Übrigens: Von der Frühzeit der Videospiele bis heute können viele Spielkonzepte auf die grundlegenden Elemente von Pong zurückgeführt werden: zwei Spieler, eine Grenze und ein mit Punkten messbares Spielziel. Pong von 1972 legte auch den Aufbau von Artillery Duel fest.
Wir hatten ja nichts
Wo spielen, wenn man selbst kein Spielsystem besitzt? Die Antwort: dort, wo es möglich ist! Also rauf aufs Fahrrad und ab zum besten Freund geradelt. Es gibt ja immer jemanden, der ein Atari 2600, einen Commodore 64 oder gar einen Amiga hat. In Ermangelung der eigenen technischen Ausstattung waren wir als Videospiel-Kids der 1980er Jahre gezwungen, den Kontakt zu anderen Kindern zu suchen und unseren Standort zu wechseln.
So sitzen wir wenige Minuten später gemeinsam beim Nachbarn vor dem Brotkasten und laden Artillery Duel von Diskette. Schnell noch die Ranks (Captain!) eingestellt und schon baut sich die Bergwelt vor uns auf. Vögel zwitschern und wir fiebern einer günstigen Stellung unseres eigenen Geschützes entgegen. Ab jetzt heißt es: nur einer kann gewinnen!
Artillery Duel ist ein perfektes Beispiel für die frühe Ära des „zusammen Zockens“. Das Spiel ist überschaubar, hat eine flache Lernkurve und verspricht dennoch viele Stunden der gemeinsamen Spielfreude.
Die Magie der Zweisamkeit
Ich bin sicher, dass mir viele Spieler zustimmen werden: Das gemeinsame Spielen dieser Zeit hatte etwas Magisches. Die Spannung und Leidenschaft, mit der wir damals vor den Konsolen oder Heimcomputern um Punkte kämpften, war von einer ganz besonderen Atmosphäre geprägt.

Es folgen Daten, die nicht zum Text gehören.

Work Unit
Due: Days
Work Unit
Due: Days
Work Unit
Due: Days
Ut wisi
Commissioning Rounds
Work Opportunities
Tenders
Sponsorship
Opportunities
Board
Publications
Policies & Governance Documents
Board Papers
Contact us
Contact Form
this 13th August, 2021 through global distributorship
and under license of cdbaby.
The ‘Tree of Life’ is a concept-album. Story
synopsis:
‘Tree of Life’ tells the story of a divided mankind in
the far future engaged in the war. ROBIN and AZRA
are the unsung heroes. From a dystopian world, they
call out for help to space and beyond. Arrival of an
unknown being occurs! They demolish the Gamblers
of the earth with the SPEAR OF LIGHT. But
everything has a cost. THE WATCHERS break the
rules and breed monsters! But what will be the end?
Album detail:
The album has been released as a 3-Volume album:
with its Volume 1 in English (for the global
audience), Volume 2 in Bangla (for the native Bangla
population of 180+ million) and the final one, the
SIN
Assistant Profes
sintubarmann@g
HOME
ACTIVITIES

Wie könnte man sonst erklären, dass uns ein Spielkonzept wie Artillery Duel stundenlang gefesselt hat?
Schenkelklopfen, Haare raufen und Frustschreie waren die Zutaten des sozialen Duells. Man spielte nicht gegen den Computer, sondern gegen seinen Mitspieler. Jede Reaktion des anderen war durch die Körpersprache lesbar. Das Verzweifeln, die Unsicherheit, die Freude. So wurden Zwei-Spieler-Spiele wie The Way of the Exploding Fist, Bruce Lee oder Wizard of Wor zu Institutionen ihrer Zeit.
Die Grenze zwischen dem kooperativen und dem unkooperativen Spiel verschwamm dabei gelegentlich. Aber auch das war Teil des gemeinsamen Spiels. Zufallstreffer des Gegners in Wizard of Wor beispielsweise wurden dann mit kurzen Sätzen wie „Sorry, ich kann nichts dafür, wenn Du im Weg stehst!“ quittiert.

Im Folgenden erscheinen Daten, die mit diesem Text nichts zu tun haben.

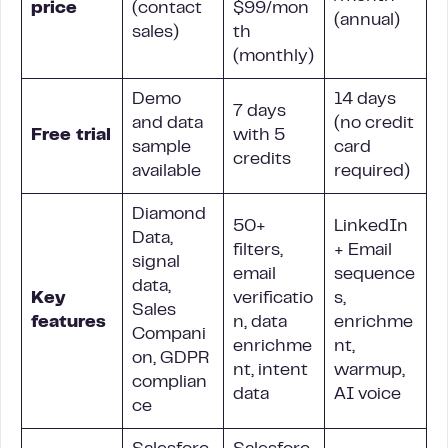
price
(contact
$99/mon
(annual)
sales)
th
(monthly)
Demo
14 days
7 days
and data
(no credit
Free trial
with 5
sample
card
credits
available
required)
Diamond
50+
LinkedIn
Data,
filters,
+ Email
signal
email
sequence
data,
Key
verificatio
s,
Sales
features
n, data
enrichme
Compani
enrichme
nt,
on, GDPR
nt, intent
warmup,
complian
data
AI voice
ce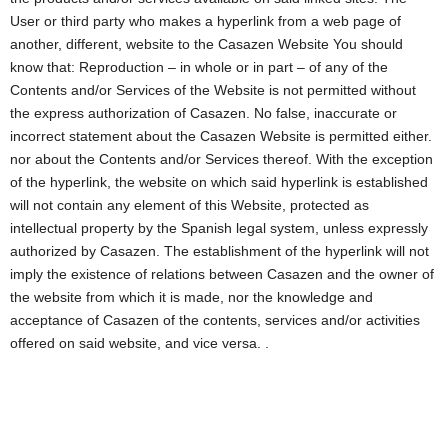
User or third party who makes a hyperlink from a web page of
another, different, website to the Casazen Website You should
know that: Reproduction – in whole or in part – of any of the
Contents and/or Services of the Website is not permitted without
the express authorization of Casazen. No false, inaccurate or
incorrect statement about the Casazen Website is permitted either.
nor about the Contents and/or Services thereof. With the exception
of the hyperlink, the website on which said hyperlink is established
will not contain any element of this Website, protected as
intellectual property by the Spanish legal system, unless expressly
authorized by Casazen. The establishment of the hyperlink will not
imply the existence of relations between Casazen and the owner of
the website from which it is made, nor the knowledge and
acceptance of Casazen of the contents, services and/or activities
offered on said website, and vice versa. .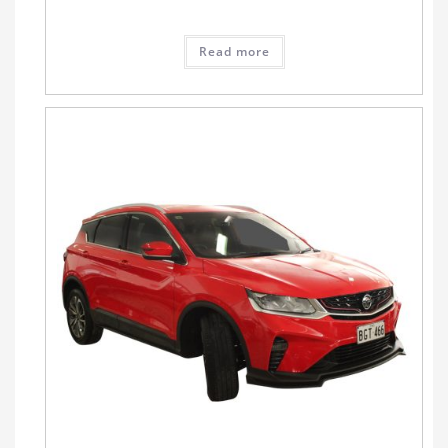
Read more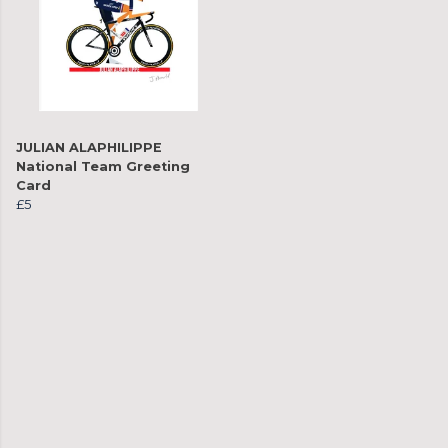
JULIAN ALAPHILIPPE
National Team Greeting
Card
£5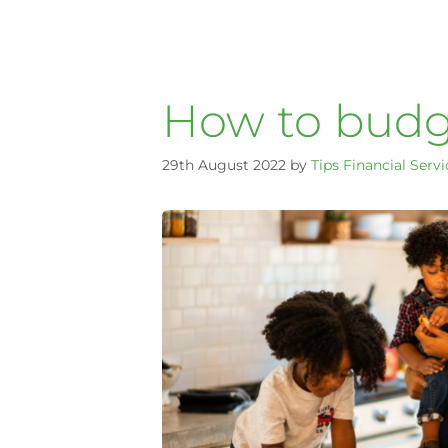
How to budge
29th August 2022
by
Tips Financial Servi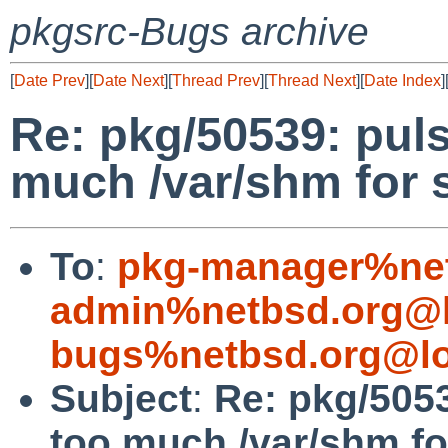
pkgsrc-Bugs archive
[
Date Prev
][
Date Next
][
Thread Prev
][
Thread Next
][
Date Index
]
Re: pkg/50539: pu
much /var/shm for
To
:
pkg-manager%net
admin%netbsd.org@l
bugs%netbsd.org@lo
Subject
:
Re: pkg/505
too much /var/shm f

Sogar wenn nur einer spielte, gab es eine Zweisamkeit. So wurde dem anderen einfach beim Spielen zugeschaut. Das gemeinsame Lösen von Aufgaben führte zu einer geteilten Spielerfahrung. Das klappte nicht nur bei den in diesem Zusammenhang oft zitierten Adventures (bspw. The Secret of Monkey Island), sondern auch bei nahezu jedem anderen Videospiel dieser Epoche.
Kooperativ zum Ziel
In den 1990er und 2000er Jahren durchlebten wir dann den Zenit der LAN-Partys. Ego-Shooter wie Doom, Quake, Unreal Tournament oder Counter-Strike bündelten das gemeinsame Erlebnis im heimischen Wohnzimmer oder in großen Hallen. Auch hier war die soziale Magie wieder der Treibstoff der Motivation.

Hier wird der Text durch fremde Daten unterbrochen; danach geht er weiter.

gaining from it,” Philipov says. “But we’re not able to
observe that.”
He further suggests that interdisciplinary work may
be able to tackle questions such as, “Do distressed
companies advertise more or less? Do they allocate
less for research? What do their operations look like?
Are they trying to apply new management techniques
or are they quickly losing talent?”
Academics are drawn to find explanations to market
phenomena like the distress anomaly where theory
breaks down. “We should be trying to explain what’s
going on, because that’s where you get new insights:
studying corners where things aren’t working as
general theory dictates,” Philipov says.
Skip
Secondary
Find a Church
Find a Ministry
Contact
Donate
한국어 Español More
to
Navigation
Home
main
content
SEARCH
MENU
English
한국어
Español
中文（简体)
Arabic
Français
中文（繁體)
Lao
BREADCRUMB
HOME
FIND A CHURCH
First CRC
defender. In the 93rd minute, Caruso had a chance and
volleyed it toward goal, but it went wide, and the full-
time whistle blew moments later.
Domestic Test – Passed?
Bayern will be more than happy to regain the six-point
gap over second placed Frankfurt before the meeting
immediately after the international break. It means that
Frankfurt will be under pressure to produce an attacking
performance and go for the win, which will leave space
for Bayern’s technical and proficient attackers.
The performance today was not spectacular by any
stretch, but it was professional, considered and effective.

Nur allzu gern erinnere ich mich an den LAN-Coop-Modus von Rune. Das Hack-and-Slay-Walhalla-Spiel von Human Head Studios hatte uns im Jahre 2000 wochenlang an unsere PCs gefesselt. Gemeinsam sind wir in die nordische Mythenwelt abgetaucht und haben uns gegenseitig beim Durchstreifen von Höhlen und Eiswelten den Rücken freigehalten. Das Zusammenarbeiten und Zusammenhalten in dieser virtuellen Welt hat uns großen Spaß gemacht und die Erinnerungen daran lassen sich bis heute mühelos abrufen.
Egal ob im lokalen Multiplayer gegeneinander oder im Coop miteinander: das gemeinsame Spielen an einem Ort hat uns berührt und immer wieder zusammengeführt.
Zu Zeiten von Artillery Duel gab es noch keine Netzwerke und somit gab es für uns keine andere Möglichkeit, als gemeinsam an einem System zu spielen. Das Aufkommen der lokalen Netzwerke ermöglichte uns dann Multiplayer-LAN-Spiele. Auch hier waren wir wieder in einer lokalen sozialen Struktur.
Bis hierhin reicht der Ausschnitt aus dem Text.